To remove an IP table rule, you can type sudo iptables -t nat -D PREROUTING <number of rule>. In addition You should save the change by typing sudo netfilter-persistent save. Then the rule is not reapplied again at the next omstaAdditionally


Installing and Configuring LXD on an Ubuntu 20.04

  1. sudo apt-get update && sudo apt-get upgrade
  2. sudo adduser <username> lxd
  3. sudo apt-get install -y zfsutils-linux
  4. sudo lxd init
  • no
  • yes
  • zfs
  • yes
  • yes
  • /path/to/
  • No
  • yes
  • lxdbr0
  • auto
  • auto
  • no
  • yes
  • no
  1. lxc launch <os-name>:<os-version> <container-name>
  2. lxc config device override <container-navn> <NIC-name>
  3. lxc config device set <container-navn> <NIC-name> ipv4.address <container IP-address>
  4. lxc restart <container>
  5. lxc exec <container-name> -- sh -c "apt-get update && apt-get upgrade && apt-get install nginx"
  6. PORT=80 PUBLIC_IP=<public IP-address> CONTAINER_IP=<container IP-address> IFACE=<name of NIC> sudo -E bash -c 'iptables -t nat -I PREROUTING -i $IFACE -p TCP -d $PUBLIC_IP --dport $PORT -j DNAT --to-destination $CONTAINER_IP:$PORT -m comment --comment "<some comment>"'
  7. sudo apt-get install iptables-persistent
  8. profitt


Create and start a new container


lxc list --columns ns4

read -p "Name of OS? 'OS:version':" "osName"
read -p "Name of container?:" "containerName"
read -p "IP of container?:" "containerIP"
read -p "Name of NIC:" "nicName"
read -p "Servers public IP-address?:" "publicIP"
read -p "Port to receive network traffic?:" "portNr"
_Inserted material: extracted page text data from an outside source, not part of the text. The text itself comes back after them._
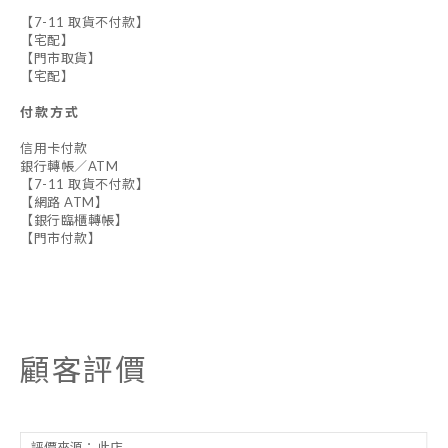
【7-11 取貨不付款】
【宅配】
【門市取貨】
【宅配】
付款方式
信用卡付款
銀行轉帳／ATM
【7-11 取貨不付款】
【網路 ATM】
【銀行臨櫃轉帳】
【門市付款】
顧客評價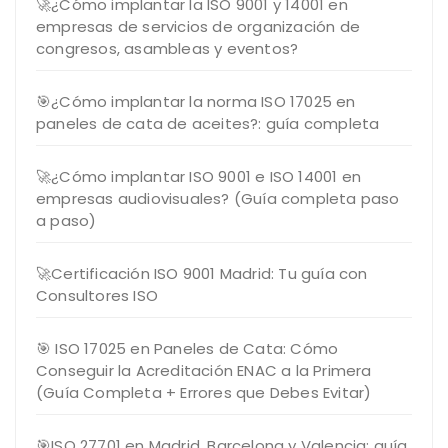
🚀¿Cómo implantar la ISO 9001 y 14001 en
empresas de servicios de organización de
congresos, asambleas y eventos?
🎯¿Cómo implantar la norma ISO 17025 en
paneles de cata de aceites?: guía completa
🚀¿Cómo implantar ISO 9001 e ISO 14001 en
empresas audiovisuales? (Guía completa paso
a paso)
🚀Certificación ISO 9001 Madrid: Tu guía con
Consultores ISO
🎯 ISO 17025 en Paneles de Cata: Cómo
Conseguir la Acreditación ENAC a la Primera
(Guía Completa + Errores que Debes Evitar)
🎯ISO 27701 en Madrid, Barcelona y Valencia: guía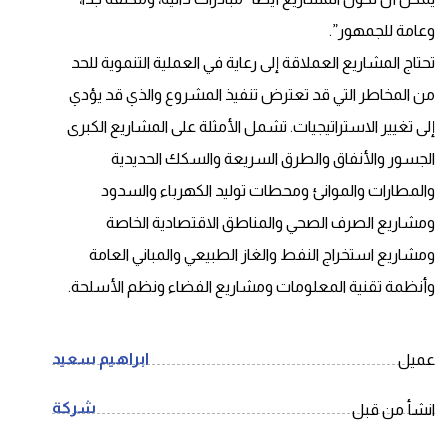
وعامة للجمهور”.
تحتاج المشاريع العملاقة إلى رعاية في العملية التنموية للحد
من المخاطر التي قد تعترض تنفيذ المشروع والذي قد يؤدي
إلى تغيير الاستراتيجيات. تشمل الأمثلة على المشاريع الكبرى
الجسور والأنفاق والطرق السريعة والسكك الحديدية
والمطارات والموانئ ومحطات توليد الكهرباء والسدود
ومشاريع الصرف الصحي والمناطق الاقتصادية الخاصة
ومشاريع استخراج النفط والغاز الطبيعي والمباني العامة
وأنظمة تقنية المعلومات ومشاريع الفضاء ونظم الأسلحة.
ابراهيم سعيد
عميل
شركة
انشأ من قبل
lxc launch $osName $containerName

lxc config device override $containerName $nicName
lxc config device set $containerName $nicName ipv4.address $containerIP

lxc restart $containerName

read -p "Forward incoming connections to container? [yes/no]:" "fwdTraffic"
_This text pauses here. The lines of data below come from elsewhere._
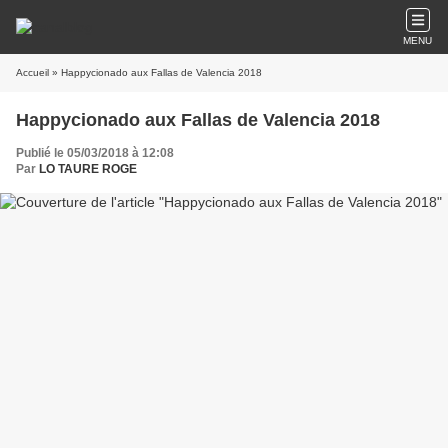
MENU
Accueil
» Happycionado aux Fallas de Valencia 2018
Happycionado aux Fallas de Valencia 2018
Publié le 05/03/2018 à 12:08
Par
LO TAURE ROGE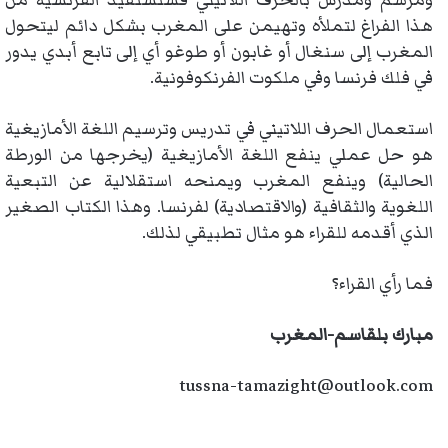
ومرسم ومدرّس بالحرف اللاتيني فستستفيد الفرنسية من
هذا الفراغ لتملأه وتهيمن على المغرب بشكل دائم ليتحول
المغرب إلى سنغال أو غابون أو طوغو أي إلى تابع أبدي يدور
في فلك فرنسا وفي ملكوت الفرنكوفونية.
استعمال الحرف اللاتيني في تدريس وترسيم اللغة الأمازيغية
هو حل عملي ينفع اللغة الأمازيغية (يخرجها من الورطة
الحالية) وينفع المغرب ويمنحه استقلالية عن التبعية
اللغوية والثقافية (والاقتصادية) لفرنسا. وهذا الكتاب الصغير
الذي أقدمه للقراء هو مثال تطبيقي لذلك.
فما رأي القراء؟
مبارك بلقاسم-المغرب
tussna-tamazight@outlook.com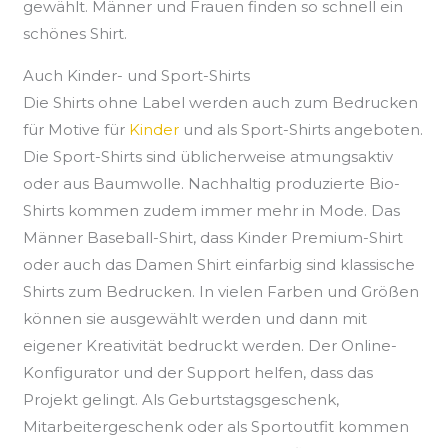
gewählt. Männer und Frauen finden so schnell ein
schönes Shirt.
Auch Kinder- und Sport-Shirts
Die Shirts ohne Label werden auch zum Bedrucken
für Motive für
Kinder
und als Sport-Shirts angeboten.
Die Sport-Shirts sind üblicherweise atmungsaktiv
oder aus Baumwolle. Nachhaltig produzierte Bio-
Shirts kommen zudem immer mehr in Mode. Das
Männer Baseball-Shirt, dass Kinder Premium-Shirt
oder auch das Damen Shirt einfarbig sind klassische
Shirts zum Bedrucken. In vielen Farben und Größen
können sie ausgewählt werden und dann mit
eigener Kreativität bedruckt werden. Der Online-
Konfigurator und der Support helfen, dass das
Projekt gelingt. Als Geburtstagsgeschenk,
Mitarbeitergeschenk oder als Sportoutfit kommen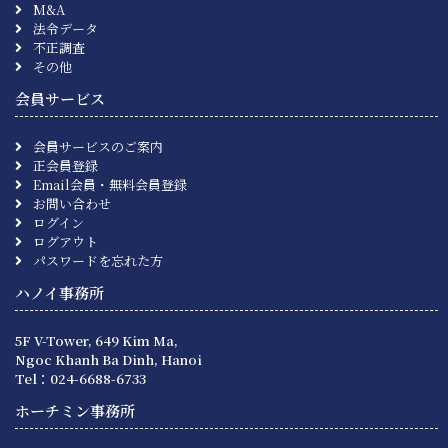
M&A
法令データ
不正調査
その他
会員サービス
会員サービスのご案内
正会員登録
Email会員・無料会員登録
お問い合わせ
ログイン
ログアウト
パスワードを忘れた方
ハノイ事務所
5F V-Tower, 649 Kim Ma,
Ngoc Khanh Ba Dinh, Hanoi
Tel：024-6688-6733
ホーチミン事務所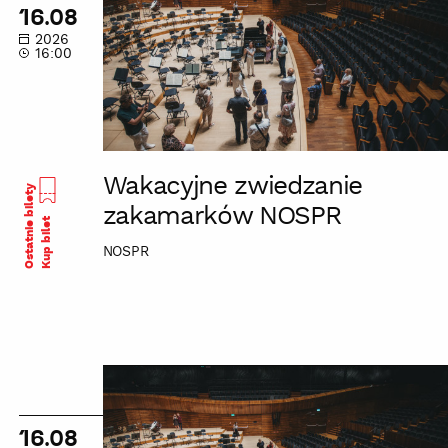
zakamarków
16.08
NOSPR
2026
16:00
Wakacyjne zwiedzanie
Ostatnie bilety
zakamarków NOSPR
Kup bilet
NOSPR
Wakacyjne
zwiedzanie
zakamarków
16.08
NOSPR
if [ $fwdTraffic = "yes" ]; then

        read -p "Comment for Ip-table rule?:" "iptComment"

        PORT=$portNr PUBLIC_IP=$publicIP CONTAINER_IP=$containerIP IFACE=$nicName \
        sudo -E bash -c 'iptables -t nat -I PREROUTING -i $IFACE -p TCP -d $PUBLIC_IP \
        --dport $PORT -j DNAT --to-destination $CONTAINER_IP:$PORT -m comment --comment "$iptComment"'
	sudo netfilter-persistent save
	echo "Added rule to IP-table. The container is now ready."
        echo "Skipped forwarding network traffic. The container is now ready."

(Optional) Installing LXDUI

I haven’t tried it myself yet, but will update this instruction once I’ve implemented it. You can also install a visual user interface in your browser, with This GitHub project.


Ser du noe galt med denne instruksjonen? Opprett en pull request!